Is KTM RC 390 Really Worth The Extra Money?

It’s going to be an interesting few months as motorcycle manufacturers scramble to make model year changes to remain in compliance with Euro IV norms that are set to kick in this April. Hero seems to have got a jump start on everyone with their last couple of launches and now KTM gets in on the act too. For now we are being introduced to the pair of RCs that are on sale in the country, the 390 and the 200. You no longer need to try and find the numbers on the fairing to tell them apart as the 390 employs a side-slung exhaust to clearly set it apart from its smaller sibling. And that is not the only change with the 390 for the new model year, although it is the most visually notable difference. The other bit that catches you eye are the new decals on both motorcycles -there is a better mix of black, white and orange as compared to the earlier scheme that was available. However, in case you are wondering, yes, both motorcycles get the same treatment.

Both, the 390 and the 200 also get new mirrors, although that is easy to miss, unless you have a keen eye or use one regularly. This is where the list of changes for the RC 200 runs out as KTM have chosen not to include ABS or the slipper clutch even for the new model year. So, on with the RC 390 then. Thumbing the starter button on the new RC 390 is slightly different now as a single touch of the button sets the starter in motion and you are no longer required to hold on to it. As it settles into idle, you notice that it is a fair bit quieter than before, this becomes especially clear with the RC 200 around, which still uses an under-belly exhaust.

Ride-by-wire makes a notable difference to throttle response

The other big difference is the fact that the 390 now uses a ride-by-wire set up as opposed to a physical cable. Tweaks to the motor has also resulted in a 1Nm increase in torque, now at 35Nm, but it is highly unlikely that anyone would feel that bit of difference. Out on the test track at the Bajaj facility in Chakan, the RC feels just as good and incredibly composed as before. Negotiating the tight first half of the track feels just as easy from lap one.

There is little hesitation as you lean into each corner. The suspension set up and the Metzeler tyres have been carried over from the 2016 version and feel just as good. Throttle in puts with the new ride-by-wire set up is smooth and easy to modulate. Although the shift light comes on fairly early, the rev happy engine is more than willing to take you all the way past 10,000rpm before bouncing off the limiter. It is only at the absolute top-end that you feel the vibrations become quite prominent. Mid-range refinement is pretty good though, but a slight twist of your right hand will see you sail toward the rev limiter in no time.

Flat out on the track, the RC feels delightful. You can lean into corners harder thanks to a narrower belly pan, which keeps the plastics from scraping, and smooth throttle in puts. The six-speed transmission remains pretty slick and in case you do overcook a corner and need to shift down quickly, the slipper clutch and ABS will lend you a helping hand. However, with the larger 320mm front disc and a new master cylinder, there is enough stopping power to keep hairy moments in check. Get on the brakes hard and the 390 scrubs off speed rapidly, even before the ABS has a chance to come on.

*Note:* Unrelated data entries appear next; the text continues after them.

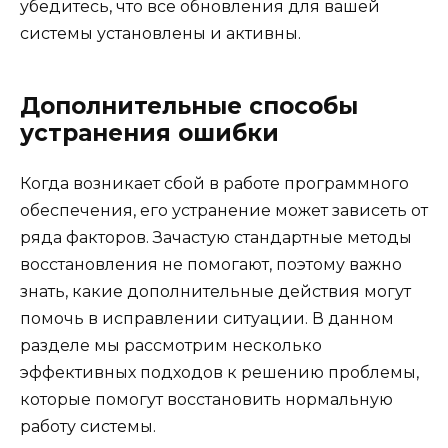
убедитесь, что все обновления для вашей
системы установлены и активны.
Дополнительные способы
устранения ошибки
Когда возникает сбой в работе программного
обеспечения, его устранение может зависеть от
ряда факторов. Зачастую стандартные методы
восстановления не помогают, поэтому важно
знать, какие дополнительные действия могут
помочь в исправлении ситуации. В данном
разделе мы рассмотрим несколько
эффективных подходов к решению проблемы,
которые помогут восстановить нормальную
работу системы.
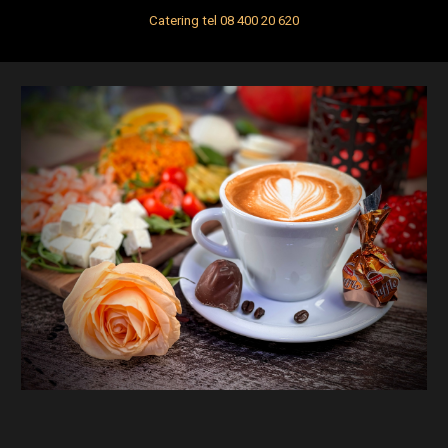
Catering t
el 08 400 20 620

Only paint scheme and Euro IV emission standards new on the RC 200

The difference becomes a lot more apparent when you switch to the RG 200, which still uses a 300mm front disc and feels rather inadequate now. Bottom-end grunt remains weak, but you never really notice it as it is so easy to pile on the revs. You can, however, still manage do go from 30kph to over a 100kph without any trouble, in case you do have an exceptionally stressful ride routine.

I will leave you to judge how good or bad the side slung exhaust looks, or how you like the way it sounds. For now, as emission norms get a strangle hold on engines, there isn’t any escaping tweaks of this sort. However, we are happy about the fact that there has been no drop in power, although the RG 390 is roughly seven kilograms heavier now. Performance remains entertaining for a motorcycle of this size and the ride-by-wire, although good still feels twitchy when you try to hold lower speeds, not something many people would do while riding the RC. The bigger front disc makes a big difference and generally will make riding hard around a closed circuit easier.